Both the Tories and Lib Dems have backed government measures to increase penalties for UK computer hackers.
The hacking measures enjoy some cross-party support
Anyone hacking a computer could be punished with 10 years' imprisonment under new laws.
The move follows campaigning from Labour MP Tom Harris, whose ideas are now being adopted in the Police and Justice Bill.
There will be a clearer outlawing of offences like denial-of-service attacks in which systems are debilitated.
Typically, this is done by massively overloading the system and thereby exhausting its computing power.
The bill - which was being debated for the first time in the House of Commons on Monday - would also boost the penalty for using hacking tools.

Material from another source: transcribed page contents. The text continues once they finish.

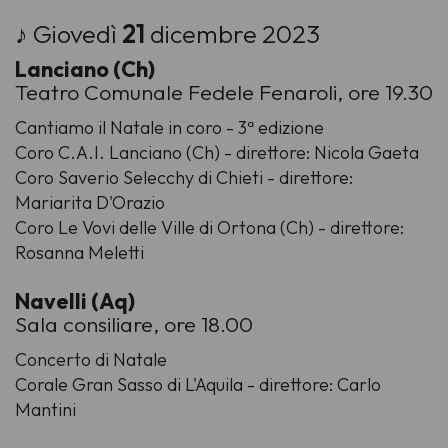
♪ Giovedì
21
dicembre 2023
Lanciano (Ch)
Teatro Comunale Fedele Fenaroli, ore 19.30
Cantiamo il Natale in coro - 3ª edizione
Coro C.A.I. Lanciano (Ch) - direttore: Nicola Gaeta
Coro Saverio Selecchy di Chieti - direttore:
Mariarita D'Orazio
Coro Le Vovi delle Ville di Ortona (Ch) - direttore:
Rosanna Meletti
Navelli (Aq)
Sala consiliare, ore 18.00
Concerto di Natale
Corale Gran Sasso di L'Aquila - direttore: Carlo
Mantini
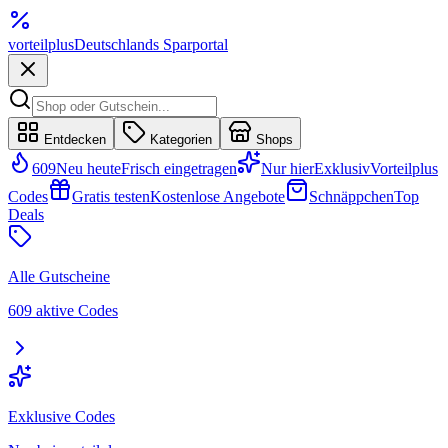
vorteil
plus
Deutschlands Sparportal
Entdecken
Kategorien
Shops
609
Neu heute
Frisch eingetragen
Nur hier
Exklusiv
Vorteilplus
Codes
Gratis testen
Kostenlose Angebote
Schnäppchen
Top
Deals
Alle Gutscheine
609 aktive Codes
Exklusive Codes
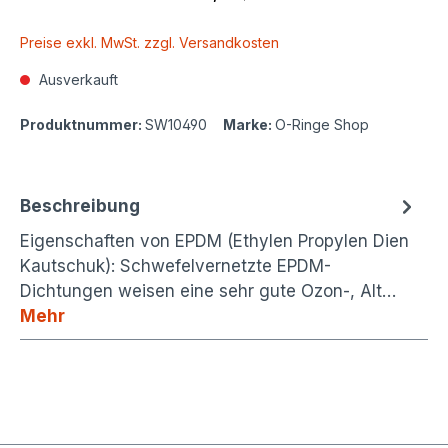
Preise exkl. MwSt. zzgl. Versandkosten
Ausverkauft
Produktnummer:
SW10490
Marke:
O-Ringe Shop
Beschreibung
Eigenschaften von EPDM (Ethylen Propylen Dien
Kautschuk): Schwefelvernetzte EPDM-
Dichtungen weisen eine sehr gute Ozon-, Alt…
Mehr
https://www.mjprodukte.com/
https://www.mjprodukte.de/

Home Secretary Charles Clarke said: "We need to recognise that in our increasingly interdependent world, work with international partners to tackle terrorism and serious organised crime will be increasingly important.
"One of the growing new threats that can only be tackled through extensive international cooperation is the continued threat posed by computing hacking and denial-of-service attacks."
During the first debate on the legislation, Nick Herbert, for the Tories, criticised much of the rest of the bill, but said measures to tackle hacking were "perfectly sensible" and would enjoy support from across the Commons.
For the Liberal Democrats, Lynne Featherstone also said there was support for measures on computer hacking, while dismissing the bill as a whole as pernicious.
The bill passed on to its second reading without a vote.